TSA screeners ratify contract

Airport security screeners have ratified the first contract with the Transportation Security Administration, a pact that among other things overhauls their pay for performance system to emphasize actual on the job performance over certification tests.

Passenger screeners and associated employees voted 17,326 to 1,774 in favor of a contract agreed to in principle by TSA and American Federation of Government Employees in August.

AFGE is proud that TSA workers finally have a union contract that will improve their working lives and bring stability to the workforce, AFGE president J. David Cox said in a statement.

TSA was created in the wake of the Sept. 11, 2001 terrorist attacks with several special personnel policies, including management discretion over whether to bargain with screeners. During the George W. Bush administration, AFGE and the National Treasury Employees Union organized locals within TSA, but in the absence of bargaining rights their role was limited to activities such as representing employees in appeals of disciplinary actions.
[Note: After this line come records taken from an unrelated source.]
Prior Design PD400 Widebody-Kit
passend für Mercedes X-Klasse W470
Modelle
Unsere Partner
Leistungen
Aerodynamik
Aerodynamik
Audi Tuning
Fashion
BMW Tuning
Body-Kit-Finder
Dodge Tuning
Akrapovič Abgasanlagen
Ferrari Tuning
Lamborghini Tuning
In early 2011, TSA administrator John S. Pistole decided to allow bargaining, although over a more limited range of topics than those allowable for other federal employees eligible for union representation. AFGE meanwhile defeated NTEU for the right to represent a national bargaining unit of more than 40,000 workers.

In addition to revising the performance pay system, the three-year contract sets policies in areas including scheduling of shifts and vacation time, uniform allowances and dress codes. "The completion of today's agreement between TSA and AFGE is a milestone in our relationship with our workforce and AFGE," Pistole said in a statement. "Together, we will continue to secure our nation's transportation systems and keep the traveling public safe."

After over a decade of struggling for basic workplace rights, transportation security officers were finally given the opportunity to vote on a contract that ensures that their voice will be heard in the workplace. This contract will improve both morale and workplace conditions," said Rep. Bennie G. Thompson (Miss.), ranking Democrat on the House Homeland Security Committee.